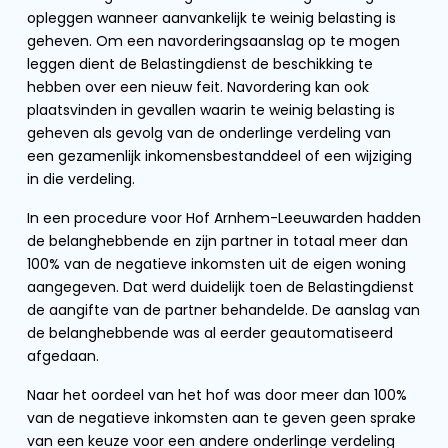
opleggen wanneer aanvankelijk te weinig belasting is
geheven. Om een navorderingsaanslag op te mogen
leggen dient de Belastingdienst de beschikking te
hebben over een nieuw feit. Navordering kan ook
plaatsvinden in gevallen waarin te weinig belasting is
geheven als gevolg van de onderlinge verdeling van
een gezamenlijk inkomensbestanddeel of een wijziging
in die verdeling.
In een procedure voor Hof Arnhem-Leeuwarden hadden
de belanghebbende en zijn partner in totaal meer dan
100% van de negatieve inkomsten uit de eigen woning
aangegeven. Dat werd duidelijk toen de Belastingdienst
de aangifte van de partner behandelde. De aanslag van
de belanghebbende was al eerder geautomatiseerd
afgedaan.
Naar het oordeel van het hof was door meer dan 100%
van de negatieve inkomsten aan te geven geen sprake
van een keuze voor een andere onderlinge verdeling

^^^^

_EXERCISE OBJECTIVE_:
Scan the data above, find each line with "Belastingdienst", and copy it.

_ANSWER FOR THE TASK_:
leggen dient de Belastingdienst de beschikking te
aangegeven. Dat werd duidelijk toen de Belastingdienst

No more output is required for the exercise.